Concerningly, PFOA was not classified as a hazardous substance. Internally, after decades of animal testing and monitoring employees’ health, officials at DuPont knew PFOA was hazardous. Recently, we learned how hazardous. According to recent studies by the EPA, there is a probable link between PFOA and kidney cancer, testicular cancer, thyroid disease, high cholesterol, pre-eclampsia, and ulcerative colitis. PFOA was already affecting the West Virginia population.
Finally DuPont reported its findings about PFOA to the EPA in 1991. By then, it had been in the water stream for decades.

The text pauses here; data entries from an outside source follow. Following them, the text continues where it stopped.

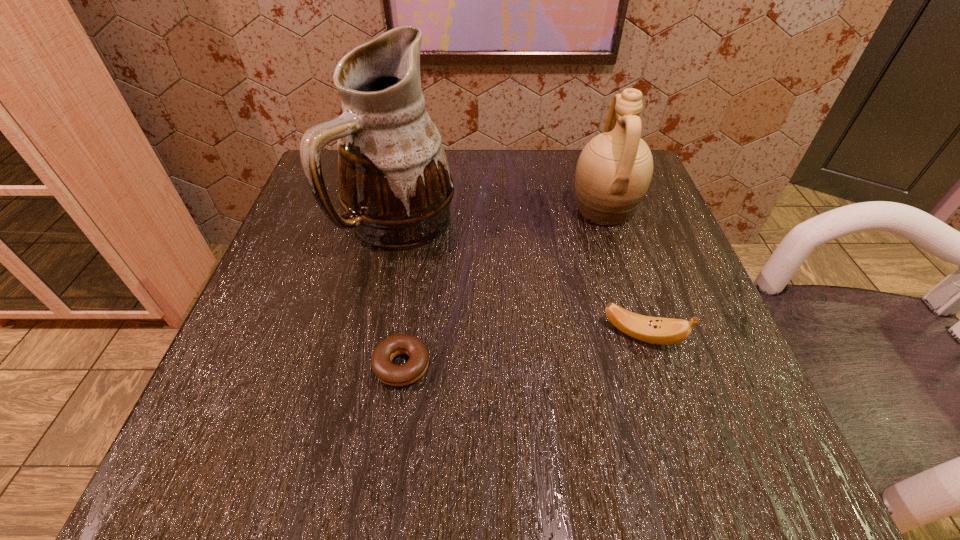 Locate an element on the screen. This screenshot has height=540, width=960. blank space at the near left corner is located at coordinates (243, 418).

What are the coordinates of `free space between the taller pitcher and the third shortest object` in the screenshot? It's located at (502, 217).

Find the location of a particular element. The height and width of the screenshot is (540, 960). empty location between the shortest object and the banana is located at coordinates [x=521, y=350].

Where is `free space between the shorter pitcher and the shortest object`? The height and width of the screenshot is (540, 960). free space between the shorter pitcher and the shortest object is located at coordinates (503, 288).

The width and height of the screenshot is (960, 540). What are the coordinates of `vacant space that is in between the second shortest object and the right pitcher` in the screenshot? It's located at (622, 273).

You are a GUI agent. You are given a task and a screenshot of the screen. Output one action in this format:
    pyautogui.click(x=<x>, y=<y>)
    Task: Click on the vacant point located between the banana and the shortest object
    The image size is (960, 540).
    Given the screenshot: What is the action you would take?
    pyautogui.click(x=521, y=350)

Where is `free area in between the third shortest object and the banana`? Image resolution: width=960 pixels, height=540 pixels. free area in between the third shortest object and the banana is located at coordinates (622, 273).

This screenshot has width=960, height=540. In order to click on free area in between the shortest object and the right pitcher in this screenshot , I will do `click(503, 288)`.

I want to click on free space between the second tallest object and the doughnut, so click(503, 288).

Find the location of a particular element. vacant area that lies between the left pitcher and the banana is located at coordinates (520, 280).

As Tennant predicted, DuPont had used a field near his property as a PFOA dumping ground since the ‘80s. 
If PFOA so severely damaged Tennant’s cows, what was it doing to the local West Virginia population? How far had the PFOA traveled in the water supply? (Spoiler: Very far.) Scientists believe PFOA is likely contaminating the drinking water of tens of millions of Americans, across multiple states. 
PFOA contamination is now a global problem, as well. Though PFOA is no longer manufactured in the United States, China produces thousands of pounds of PFOA daily. Cases are sprouting in Australia. But there’s been a breakthrough. In May 2019, 180 countries agreed to ban the production and use of PFOA. 
Dark Waters shows the power of an individual. One man’s concern and another man’s obsession ended up revealing a massive conspiracy that affected millions. After the Tennants settled with DuPont, Bilott began to put together a class action lawsuit against DuPont. As of October 2016, DuPont has begun filing settlements to individual plaintiffs (there are 3,535 people suing for personal injury). PFOA may be on its way to becoming a thing of a past, but for now, it’s still in the water and our blood.